Transcribe only the last portion of the material: exactly the lines from the one with "para tratar de desbloquear el pacto." through the end, inclusive.

======== PROVIDED DATA ========

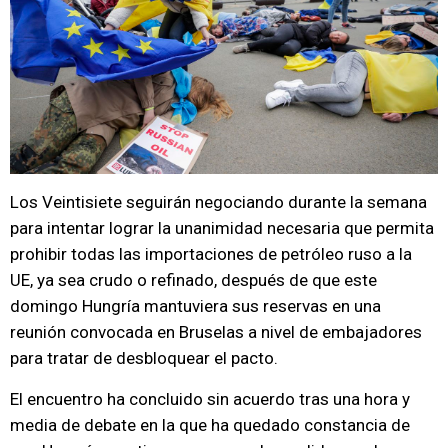
Los Veintisiete seguirán negociando durante la semana
para intentar lograr la unanimidad necesaria que permita
prohibir todas las importaciones de petróleo ruso a la
UE, ya sea crudo o refinado, después de que este
domingo Hungría mantuviera sus reservas en una
reunión convocada en Bruselas a nivel de embajadores
para tratar de desbloquear el pacto.
El encuentro ha concluido sin acuerdo tras una hora y
media de debate en la que ha quedado constancia de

========

OUTPUT OF THE EXERCISE ▸
para tratar de desbloquear el pacto.
El encuentro ha concluido sin acuerdo tras una hora y
media de debate en la que ha quedado constancia de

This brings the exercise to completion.